Mining tax figures misleading: MP
Australian mining companies paid an effective tax rate of 51 per cent in 2015-16 in company tax and royalties, according to a report produced by Deloitte Access Economics for the Minerals Council of Australia.
Based on a survey of 25 Australian mining companies, the report found miners paid more than half their profit in taxes; however, the report has come under fire for using taxable income plus royalty expenses, rather than actual tax paid, in a bid to show miners pay their “fair share”.
MCA interim chief executive David Byers said the study busted the myth Australian mining companies paid little or no tax.
“By paying its fair share of company tax and royalties, the Australian minerals industry helps to fund the schools, hospitals, police and other essential services on which Australians depend,” he said.
“Australia’s world-class mining sector could make an even greater contribution to our economy and society if the company tax rate — currently the fifth-highest in the 35-member OECD — was reduced.”

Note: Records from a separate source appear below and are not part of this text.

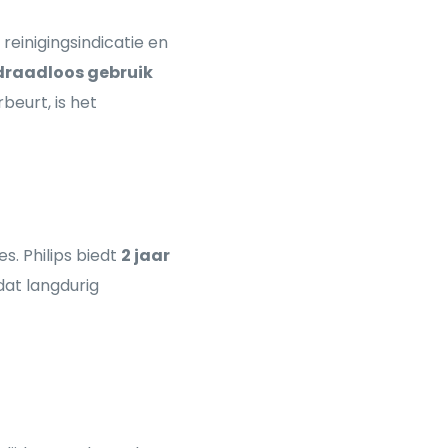
 reinigingsindicatie en
draadloos gebruik
beurt, is het
. Philips biedt
2 jaar
at langdurig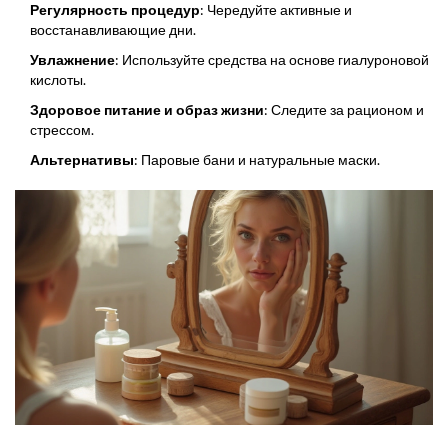
склонной к воспалениям кожи. Таким образом, в вашем
Регулярность процедур
: Чередуйте активные и
арсенале всегда есть безопасные и эффективные решения,
восстанавливающие дни.
которые избавляют от необходимости радикальных процедур.
Увлажнение
: Используйте средства на основе гиалуроновой
кислоты.
Здоровое питание и образ жизни
: Следите за рационом и
стрессом.
Альтернативы
: Паровые бани и натуральные маски.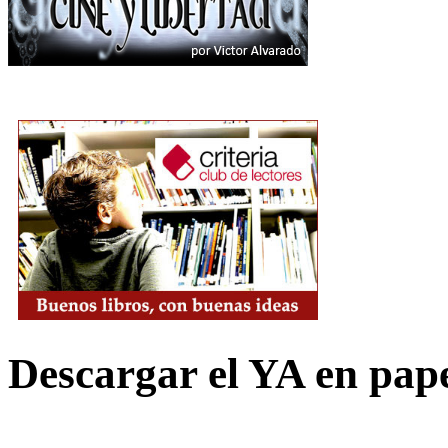
Descargar el YA en pap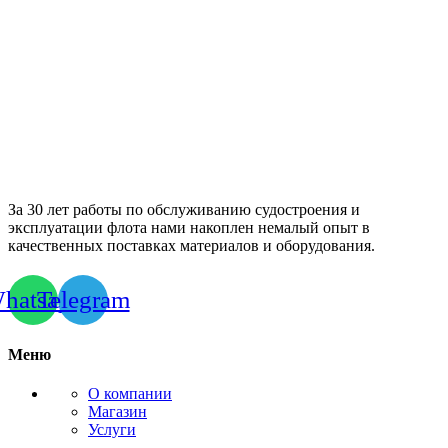
За 30 лет работы по обслуживанию судостроения и
эксплуатации флота нами накоплен немалый опыт в
качественных поставках материалов и оборудования.
hatsapp
Telegram
Меню
О компании
Магазин
Услуги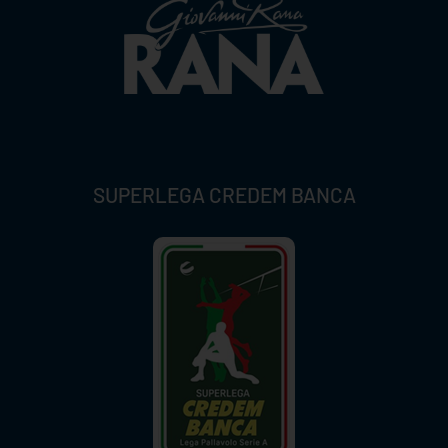
SUPERLEGA CREDEM BANCA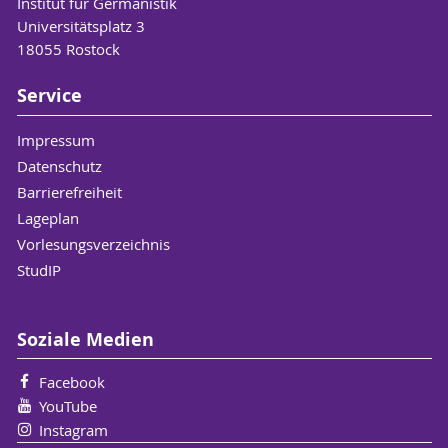
Institut für Germanistik
Universitätsplatz 3
18055 Rostock
Service
Impressum
Datenschutz
Barrierefreiheit
Lageplan
Vorlesungsverzeichnis
StudIP
Soziale Medien
Facebook
YouTube
Instagram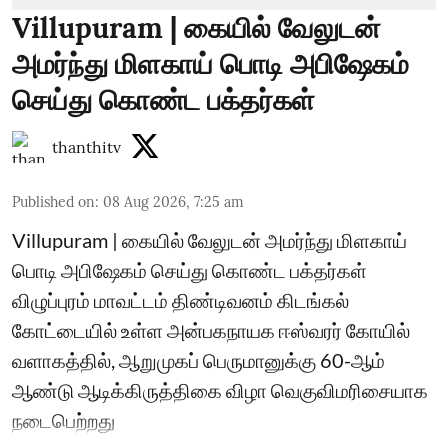
Villupuram | கையில் வேலுடன்
அமர்ந்து மிளகாய் பொடி அபிஷேகம்
செய்து கொண்ட பக்தர்கள்
thanthitv
Published on
:
08 Aug 2026, 7:25 am
Villupuram | கையில் வேலுடன் அமர்ந்து மிளகாய்
பொடி அபிஷேகம் செய்து கொண்ட பக்தர்கள்
விழுப்புரம் மாவட்டம் திண்டிவனம் கிடங்கல்
கோட்டையில் உள்ள அன்பகநாயக ஈஸ்வரர் கோயில்
வளாகத்தில், ஆறுமுகப் பெருமானுக்கு 60-ஆம்
ஆண்டு ஆடிக்கிருத்திகை விழா வெகுவிமரிசையாக
நடைபெற்றது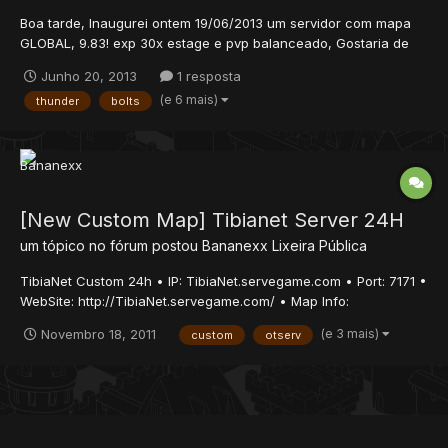
Boa tarde, Inaugurei ontem 19/06/2013 um servidor com mapa
GLOBAL, 9.83! exp 30x estage e pvp balanceado, Gostaria de
estar montando uma equipe o servidor e site já estão prontos e
Junho 20, 2013
1 resposta
os mesmos encontram-se disponíveis 24 horas por dia! quem
(e 6 mais)
thunder
bolts
quiser participar do Ot como CM,GM,MAP,WEBDESIGN,CLIENTE
MAKE...
[New Custom Map] Tibianet Server 24H
um tópico no fórum postou
Bananexx
Lixeira Pública
TibiaNet Custom 24h • IP: TibiaNet.servegame.com • Port: 7171 •
WebSite: http://TibiaNet.servegame.com/ • Map Info:
http://tibianet.serv...topic=servermap • Uptime: 24/7 • Experience
(e 3 mais)
Novembro 18, 2011
custom
otserv
Rate (Stages): 1 - 40 lvl [30x] 41 - 80 [25x] 81 - 105 [20x] 106 -
130 [15x] 131 -...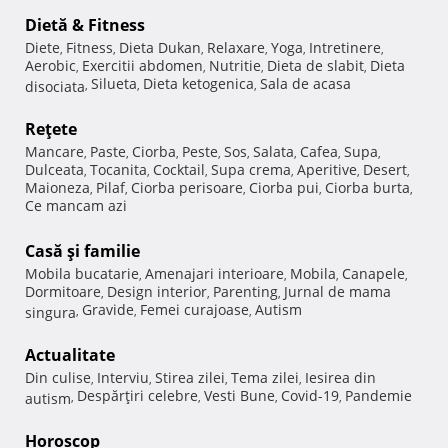
Dietă & Fitness
Diete
Fitness
Dieta Dukan
Relaxare
Yoga
Intretinere
,
,
,
,
,
,
Aerobic
Exercitii abdomen
Nutritie
Dieta de slabit
Dieta
,
,
,
,
Silueta
Dieta ketogenica
Sala de acasa
disociata
,
,
,
Reţete
Mancare
Paste
Ciorba
Peste
Sos
Salata
Cafea
Supa
,
,
,
,
,
,
,
,
Dulceata
Tocanita
Cocktail
Supa crema
Aperitive
Desert
,
,
,
,
,
,
Maioneza
Pilaf
Ciorba perisoare
Ciorba pui
Ciorba burta
,
,
,
,
,
Ce mancam azi
Casă şi familie
Mobila bucatarie
Amenajari interioare
Mobila
Canapele
,
,
,
,
Dormitoare
Design interior
Parenting
Jurnal de mama
,
,
,
Gravide
Femei curajoase
Autism
singura
,
,
,
Actualitate
Din culise
Interviu
Stirea zilei
Tema zilei
Iesirea din
,
,
,
,
Despărţiri celebre
Vesti Bune
Covid-19
Pandemie
autism
,
,
,
,
Horoscop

The report also highlighted the historical average effective tax rate was 45 per cent, 6 per cent lower than what was seen in the 2015-16 financial year.
Member for North West Central Vince Catania criticised the data, saying it was not accurate because royalties were a tax-deductible payment, similar to a baker purchasing flour to make bread.
“The Minerals Council continually promotes the idea that the royalties that their members pay to the people of WA are a tax similar to the company taxes that they pay to the Federal Government,” he said. “Royalties are in fact a tax-deductible payment to the people of WA to purchase the minerals ... when the resource royalty payments are removed from the figures promoted by the Minerals Council, the effective company tax rate that mining companies are paying is 15 per cent, well below what most people in WA would think is ‘paying their fair share’.”